Task for the records below: please retype exactly and only the lines from the first through the one with "В результате такого подхода, сам агрега", with every picture omitted.

- Opening Delimiter -

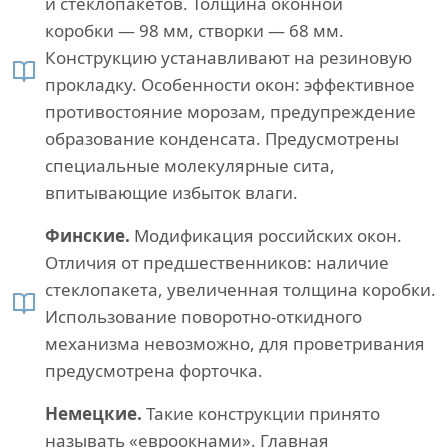
и стеклопакетов. Толщина оконной
коробки — 98 мм, створки — 68 мм.
Конструкцию устанавливают на резиновую
прокладку. Особенности окон: эффективное
противостояние морозам, предупреждение
образование конденсата. Предусмотрены
специальные молекулярные сита,
впитывающие избыток влаги.
Финские.
Модификация российских окон.
Отличия от предшественников: наличие
стеклопакета, увеличенная толщина коробки.
Использование поворотно-откидного
механизма невозможно, для проветривания
предусмотрена форточка.
Немецкие.
Такие конструкции принято
называть «евроокнами». Главная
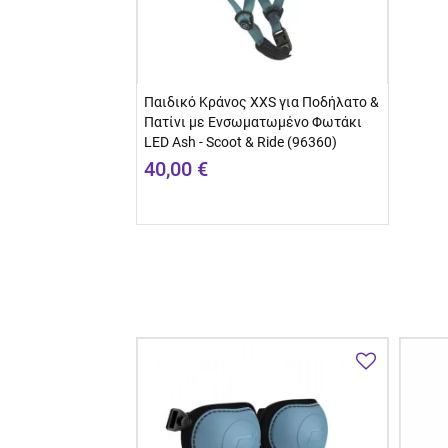
Παιδικό Κράνος XXS για Ποδήλατο &
Πατίνι με Ενσωματωμένο Φωτάκι
LED Ash - Scoot & Ride (96360)
40,00 €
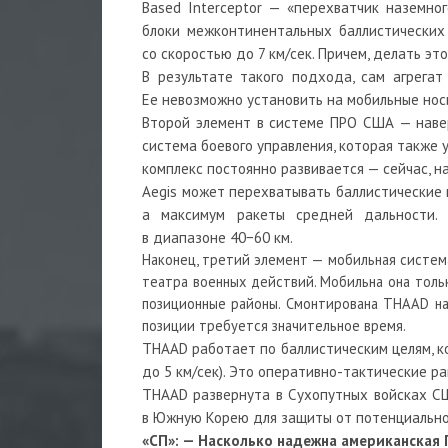
Based Interceptor — «перехватчик наземно
блоки межконтинентальных баллистических
со скоростью до 7 км/сек. Причем, делать эт
В результате такого подхода, сам агрега
Ее невозможно установить на мобильные носи
Второй элемент в системе ПРО США — наверн
система боевого управления, которая также 
комплекс постоянно развивается — сейчас, н
Aegis может перехватывать баллистические ц
а максимум ракеты средней дальности. 
в диапазоне 40−60 км.
Наконец, третий элемент — мобильная система
театра военных действий. Мобильна она толь
позиционные районы. Смонтирована THAAD на 
позиции требуется значительное время.
THAAD работает по баллистическим целям, к
до 5 км/сек). Это оперативно-тактические р
THAAD развернута в Сухопутных войсках СШ
в Южную Корею для защиты от потенциальног
«СП»: — Насколько надежна американская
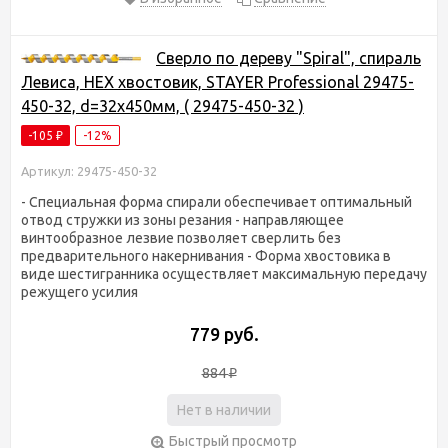
Сверло по дереву "Spiral", спираль
Левиса, HEX хвостовик, STAYER Professional 29475-
450-32, d=32х450мм, ( 29475-450-32 )
-105
-12%
₽
Артикул: 29475-450-32
- Специальная форма спирали обеспечивает оптимальный
отвод стружки из зоны резания - направляющее
винтообразное лезвие позволяет сверлить без
предварительного накернивания - Форма хвостовика в
виде шестигранника осуществляет максимальную передачу
режущего усилия
779 руб.
884
₽
Нет в наличии
Быстрый просмотр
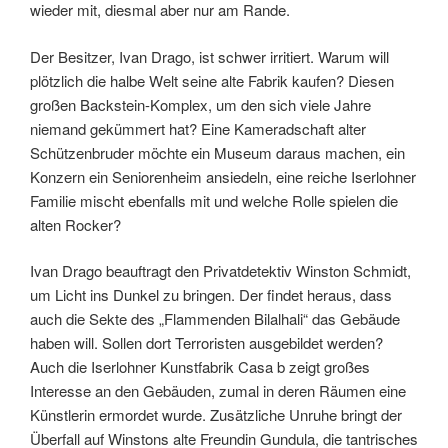
wieder mit, diesmal aber nur am Rande.
Der Besitzer, Ivan Drago, ist schwer irritiert. Warum will
plötzlich die halbe Welt seine alte Fabrik kaufen? Diesen
großen Backstein-Komplex, um den sich viele Jahre
niemand gekümmert hat? Eine Kameradschaft alter
Schützenbruder möchte ein Museum daraus machen, ein
Konzern ein Seniorenheim ansiedeln, eine reiche Iserlohner
Familie mischt ebenfalls mit und welche Rolle spielen die
alten Rocker?
Ivan Drago beauftragt den Privatdetektiv Winston Schmidt,
um Licht ins Dunkel zu bringen. Der findet heraus, dass
auch die Sekte des „Flammenden Bilalhali“ das Gebäude
haben will. Sollen dort Terroristen ausgebildet werden?
Auch die Iserlohner Kunstfabrik Casa b zeigt großes
Interesse an den Gebäuden, zumal in deren Räumen eine
Künstlerin ermordet wurde. Zusätzliche Unruhe bringt der
Überfall auf Winstons alte Freundin Gundula, die tantrisches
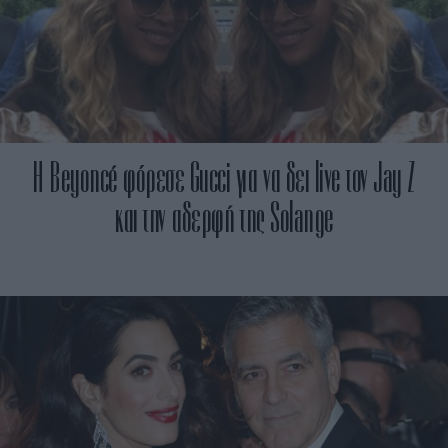
H Beyoncé φόρεσε Gucci για να δει live τον Jay Z
και την αδερφή της Solange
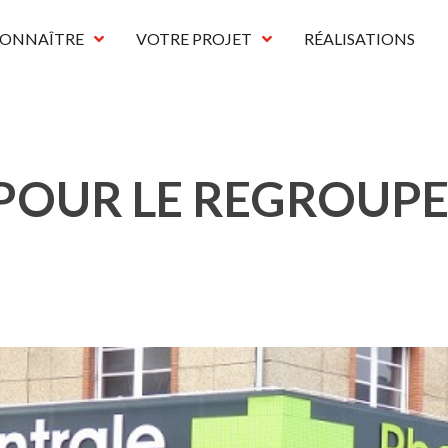
CONNAÎTRE
VOTRE PROJET
RÉALISATIONS
E POUR LE REGROU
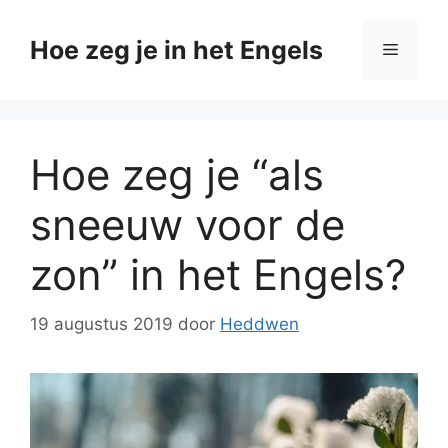
Ga
naar
Hoe zeg je in het Engels
Menu
de
inhoud
Hoe zeg je “als
sneeuw voor de
zon” in het Engels?
19 augustus 2019
door
Heddwen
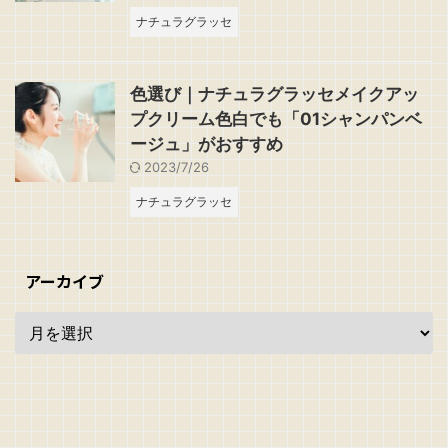
ナチュラグラッセ
色選び｜ナチュラグラッセメイクアッ
プクリーム色白でも「01シャンパンベ
ージュ」がおすすめ
2023/7/26
ナチュラグラッセ
アーカイブ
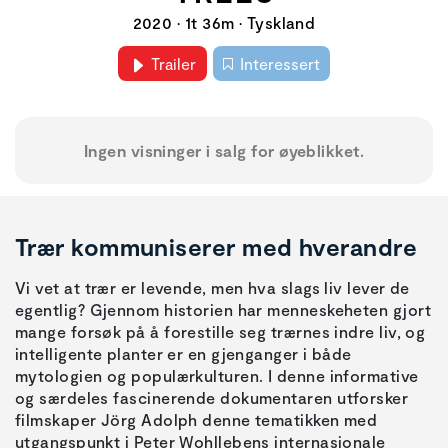
2020 • 1t 36m • Tyskland
Trailer
Interessert
Ingen visninger i salg for øyeblikket.
Trær kommuniserer med hverandre
Vi vet at trær er levende, men hva slags liv lever de
egentlig? Gjennom historien har menneskeheten gjort
mange forsøk på å forestille seg trærnes indre liv, og
intelligente planter er en gjenganger i både
mytologien og populærkulturen. I denne informative
og særdeles fascinerende dokumentaren utforsker
filmskaper Jörg Adolph denne tematikken med
utgangspunkt i Peter Wohllebens internasjonale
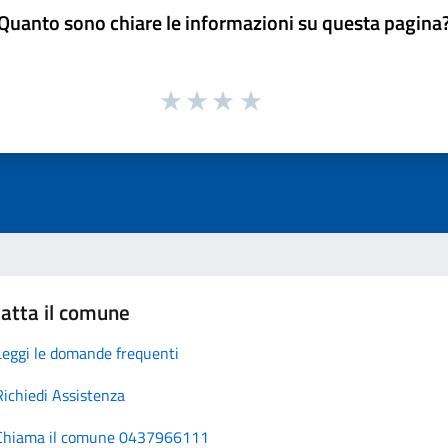
Quanto sono chiare le informazioni su questa pagina
atta il comune
Leggi le domande frequenti
Richiedi Assistenza
Chiama il comune 0437966111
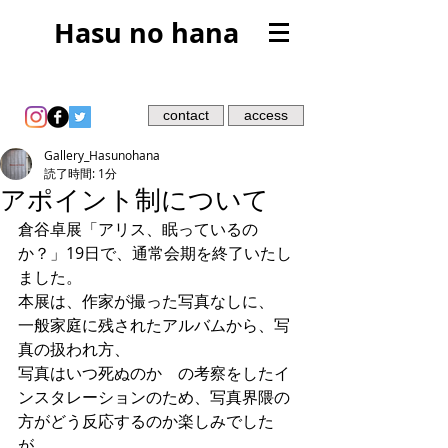
Hasu no hana
contact
access
Gallery_Hasunohana
読了時間: 1分
アポイント制について
倉谷卓展「アリス、眠っているの
か？」19日で、通常会期を終了いたし
ました。
本展は、作家が撮った写真なしに、
一般家庭に残されたアルバムから、写
真の扱われ方、
写真はいつ死ぬのか　の考察をしたイ
ンスタレーションのため、写真界隈の
方がどう反応するのか楽しみでした
が、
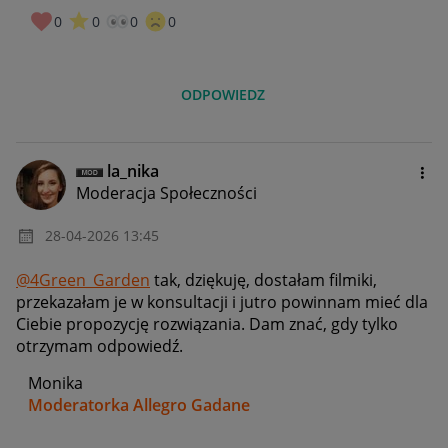
0
0
0
0
ODPOWIEDZ
la_nika
Moderacja Społeczności
‎28-04-2026
13:45
@4Green_Garden
tak, dziękuję, dostałam filmiki,
przekazałam je w konsultacji i jutro powinnam mieć dla
Ciebie propozycję rozwiązania. Dam znać, gdy tylko
otrzymam odpowiedź.
Monika
Moderatorka Allegro Gadane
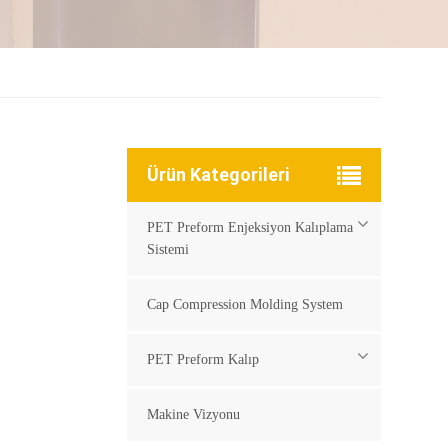
Ürün Kategorileri
PET Preform Enjeksiyon Kalıplama
Sistemi
Cap Compression Molding System
PET Preform Kalıp
Makine Vizyonu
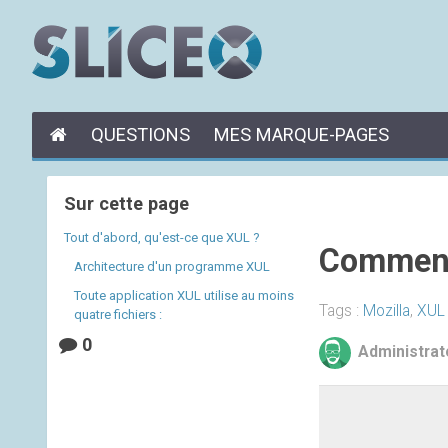
QUESTIONS
MES MARQUE-PAGES
Sur cette page
Tout d'abord, qu'est-ce que XUL ?
Comment 
Architecture d'un programme XUL
Toute application XUL utilise au moins
Tags :
Mozilla
,
XUL
quatre fichiers :
0
Administrat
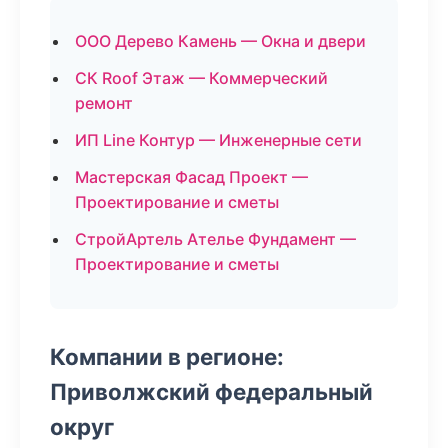
ООО Дерево Камень — Окна и двери
СК Roof Этаж — Коммерческий
ремонт
ИП Line Контур — Инженерные сети
Мастерская Фасад Проект —
Проектирование и сметы
СтройАртель Ателье Фундамент —
Проектирование и сметы
Компании в регионе:
Приволжский федеральный
округ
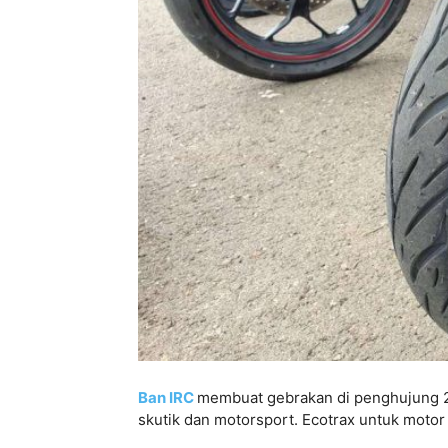
Ban IRC
membuat gebrakan di penghujung 
skutik dan motorsport. Ecotrax untuk moto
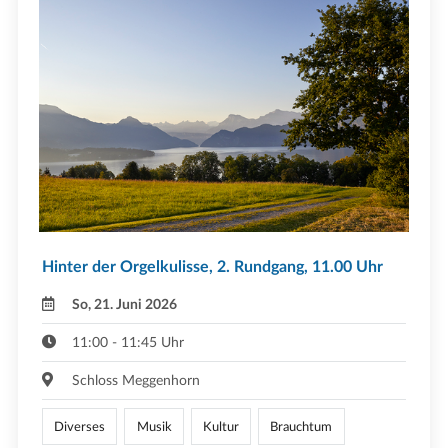
Hinter der Orgelkulisse, 2. Rundgang, 11.00 Uhr
So, 21. Juni 2026
11:00 - 11:45 Uhr
Schloss Meggenhorn
Diverses
Musik
Kultur
Brauchtum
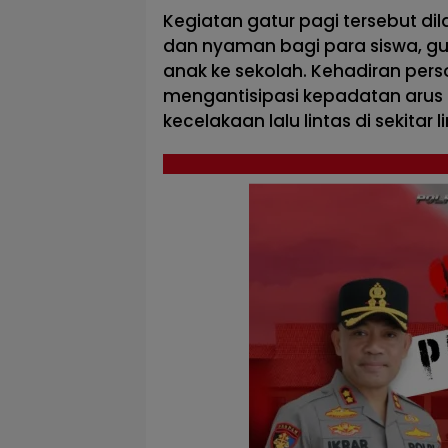
Kegiatan gatur pagi tersebut d
dan nyaman bagi para siswa, gu
anak ke sekolah. Kehadiran perso
mengantisipasi kepadatan arus
kecelakaan lalu lintas di sekitar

- Closing Delimiter -

## ANSWER TO THIS PROBLEM
и стеклопакетов. Толщина оконной
коробки — 98 мм, створки — 68 мм.
Конструкцию устанавливают на резиновую
прокладку. Особенности окон: эффективное
противостояние морозам, предупреждение
образование конденсата. Предусмотрены
специальные молекулярные сита,
впитывающие избыток влаги.
Финские.
Модификация российских окон.
Отличия от предшественников: наличие
стеклопакета, увеличенная толщина коробки.
Использование поворотно-откидного
механизма невозможно, для проветривания
предусмотрена форточка.
Немецкие.
Такие конструкции принято
называть «евроокнами». Главная
Παιδικό Κράνος XXS για Ποδήλατο &
Πατίνι με Ενσωματωμένο Φωτάκι
LED Ash - Scoot & Ride (96360)
40,00 €
Based Interceptor — «перехватчик наземно
блоки межконтинентальных баллистических
со скоростью до 7 км/сек. Причем, делать эт
В результате такого подхода, сам агрега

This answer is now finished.